A recent decision from the Delaware Court of Chancery belongs in the pantheon of consequential court opinions addressing the nuances, first principles and practical challenges regarding Section 220 of the Delaware General Corporation Law. There are many decisions on this topic addressing the right of stockholders to demand inspection of corporate records, but few are as noteworthy or as “blogworthy” as this decision in Pettry v. Gilead Sciences, Inc., C.A. No. 2020-0173-KSJM (Del. Ch. Nov. 24, 2020). Compare another pantheon-worthy Chancery decision earlier this year in AmerisourceBergen highlighted on these pages. See Lebanon Cnty. Emps. Ret. Fund v. AmerisourceBergen Corp., 2020 WL 132752 (Del. Ch. Jan. 13, 2020).

Weighing in at 69-pages, this opinion’s length is indicative of the complexities of Section 220 that are belied by the apparent simplicity of the statute. My favorite part of this decision is the acknowledgement that when pursuing the statutory rights that Section 220 appears to allow, one can easily be stymied by the gamesmanship of companies who can play a war of attrition, usually with impunity, in light of the asymmetrical economics involved. See Slip op. at 3-5 and footnote 6 (citing an article addressing the obstacles to pursuing Section 220 rights: James D. Cox, et al., The Paradox of Delaware’sTools at hand Doctrine: An Empirical Investigation,” 75 Bus. Law. 2123, 2150 (2020)).

Similar observations about the practical hindrances, economic and otherwise, to utilizing Section 220 have often been the topic of blog posts on these pages over the last 15 years. See, e.g., my recent blog post explaining that Section 220 cases are not for the fainthearted.

This Gilead case provides guidance on an important topic that warrants a very lengthy analysis, but as I am want to do on this blog, I provide highlights via bullet points, and then interested readers can click on the above link and read all 69-pages.

The bullet points that I find to have the most widespread applicability and importance are the following:

The court criticizes the trend in which companies often inappropriately litigate the underlying merits of a potential, future plenary suit as opposed to addressing whether the prerequisites have been met for a Section 220 demand, as well as the tendency of companies to otherwise prevent stockholders from using Section 220 as a “quick and easy pre-filing discovery tool.” Slip op. at 3-4.

• The court provides many quotable explanations of the “credible basis” standard that must be satisfied in order to rely on the proper purpose of investigating suspected wrongdoing. The court emphasizes that this “lowest possible burden of proof” does not require a stockholder to prove that any wrongdoing actually occurred; nor does it require a stockholder to show by a preponderance of the evidence that wrongdoing is even probable. Slip op. at 23, footnotes 103 and 104.

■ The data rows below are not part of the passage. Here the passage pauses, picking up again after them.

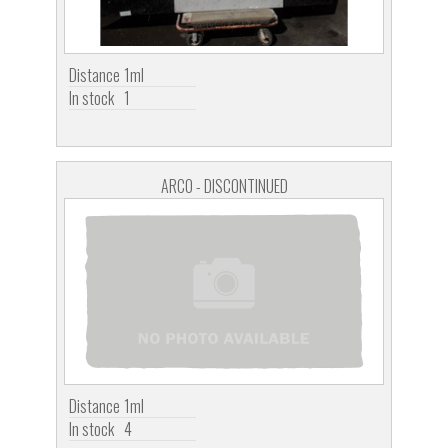
Distance
1ml
In stock
1
ARCO - DISCONTINUED
Distance
1ml
In stock
4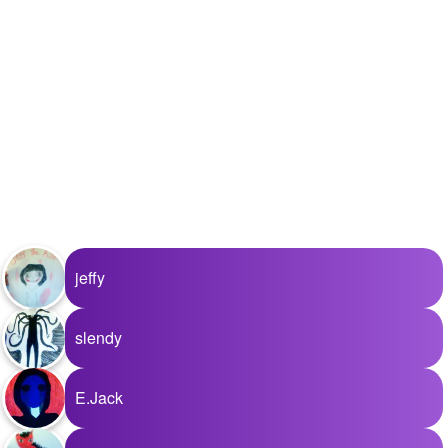
jeffy
slendy
E.Jack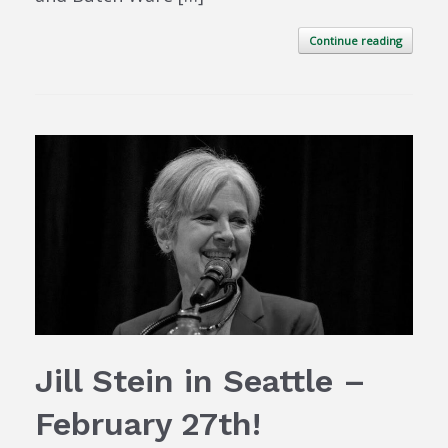
Continue reading
Jill Stein in Seattle –
February 27th!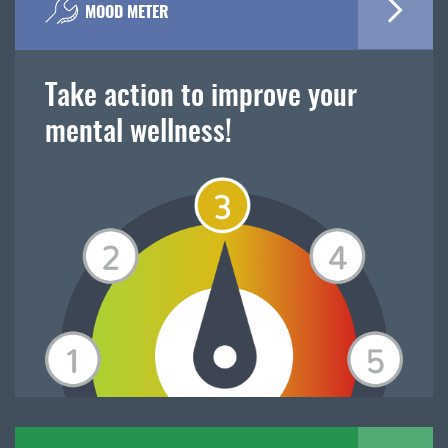
MOOD METER
Take action to improve your
mental wellness!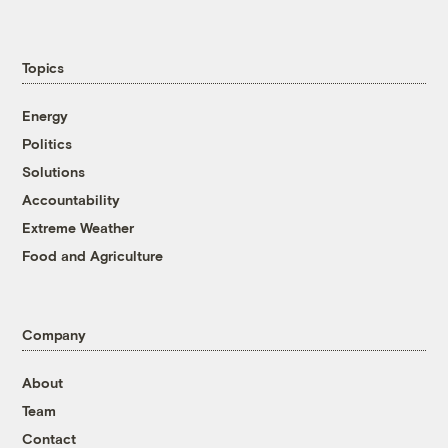
Topics
Energy
Politics
Solutions
Accountability
Extreme Weather
Food and Agriculture
Company
About
Team
Contact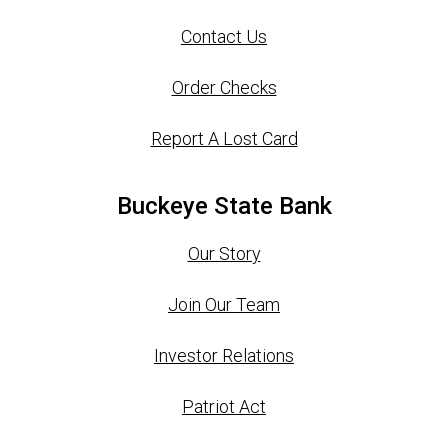
Contact Us
Order Checks
Report A Lost Card
Buckeye State Bank
Our Story
Join Our Team
Investor Relations
Patriot Act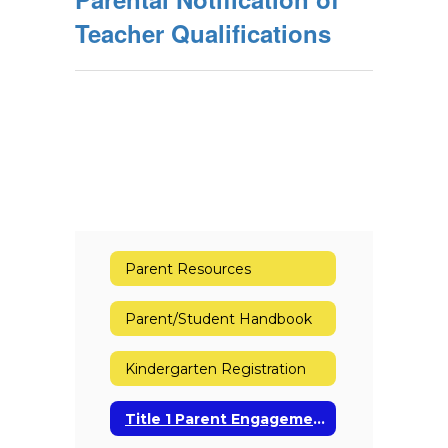
Teacher Qualifications
Parent Resources
Parent/Student Handbook
Kindergarten Registration
Title 1 Parent Engagement Policy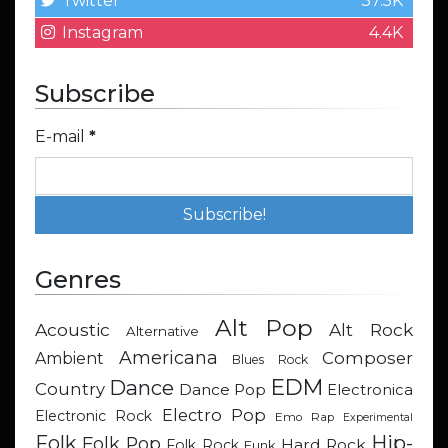
Twitter
37.5K
Instagram
4.4K
Subscribe
E-mail
*
Genres
Alt Pop
Acoustic
Alt Rock
Alternative
Americana
Composer
Ambient
Blues Rock
EDM
Dance
Country
Dance Pop
Electronica
Electro Pop
Electronic Rock
Emo Rap
Experimental
Hip-
Folk
Folk Pop
Hard Rock
Folk Rock
Funk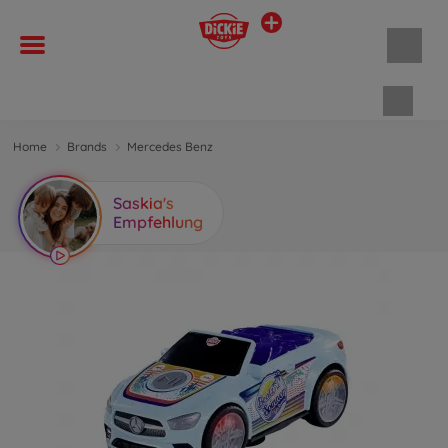
Shopp
Home
Brands
Mercedes Benz
Saskia's
Empfehlung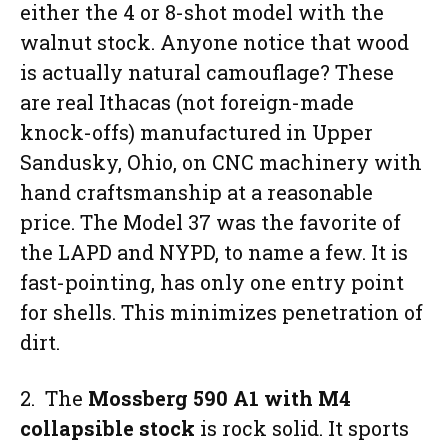
either the 4 or 8-shot model with the
walnut stock. Anyone notice that wood
is actually natural camouflage? These
are real Ithacas (not foreign-made
knock-offs) manufactured in Upper
Sandusky, Ohio, on CNC machinery with
hand craftsmanship at a reasonable
price. The Model 37 was the favorite of
the LAPD and NYPD, to name a few. It is
fast-pointing, has only one entry point
for shells. This minimizes penetration of
dirt.
2. The
Mossberg 590 A1 with M4
collapsible stock
is rock solid. It sports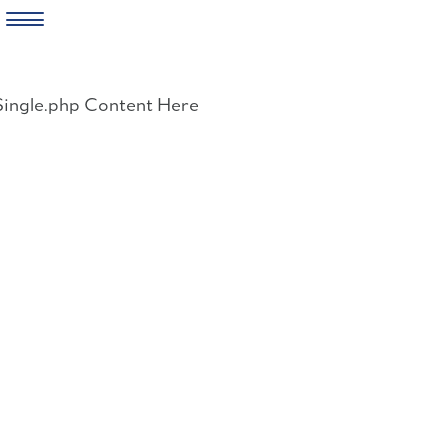
Skip
to
Single.php Content Here
content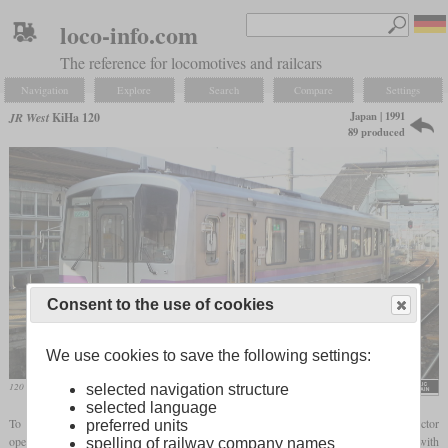
loco-info.com
The reference for locomotives and railcars
Navigation
Explore
Search
Compare
Settings
Japan | 1991
JR West
KiHa 120
89 produced
Consent to the use of cookies
We use cookies to save the following settings:
120 333 in December 2009 in Fuchu
selected navigation structure
selected language
To replace aging diesel railcars built in the sixties in service with small third sector
preferred units
operators, JR West introduced the KiHa 120 in 1991. This is a small four-axle railcar with
spelling of railway company names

• Rather, the court instructed that the recognized proper purpose for using Section 220 to investigate suspected wrongdoing is satisfied when there is a credible basis to suspect merely the “possibility” of wrongdoing. Id. at 24, n. 106.

• The court addresses the common tactic used by companies challenging a proper purpose when they assert that the “stated proper purpose is not the actual proper purpose for the demand.” This opinion teaches that in order to succeed in such a defense, the company must prove that the “plaintiff pursued its claim under false pretenses. Such a showing is fact intensive and difficult to establish.” See footnote 153 and accompanying text.

• The court made quick work of dispensing with the issue of standing in Section 220 cases. The court reasoned that the standing argument in this case was in reality a Potemkin Village (my words) for the company’s challenge to the viability of derivative claims that the plaintiffs might pursue in the future. Although the court discussed standing under Section 220 in general, it also underscored that a Section 220 proceeding does not warrant a trial on the merits of underlying claims. Slip op. at 41–42.

• The court instructed that generally Section 220 plaintiffs need not specify the “end-uses” of the data requested for their investigation. Slip op. at 49.

• The court also provided helpful practical tips about the scope of production required once the preliminary prerequisites of Section 220 have been satisfied. The court noted that in some instances the company will be required to provide more than simply formal board materials. See Slip op. at 51-54.

• The opinion acknowledged that in some instances after limited discovery in a Section 220 action, plaintiffs can refine their requests with greater precision and that in some cases the court has asked the plaintiffs to streamline their requests. See Slip op. at 63.

• In response to the court being vexed by the overly aggressive tactics of the company, the court invited the plaintiff to “seek leave to move for fee shifting.” As one example of the court’s observation that the company was taking positions for no apparent purpose other than obstructing the exercise of the statutory rights of the plaintiff, the court noted that the company refused to produce even a single document before litigation commenced.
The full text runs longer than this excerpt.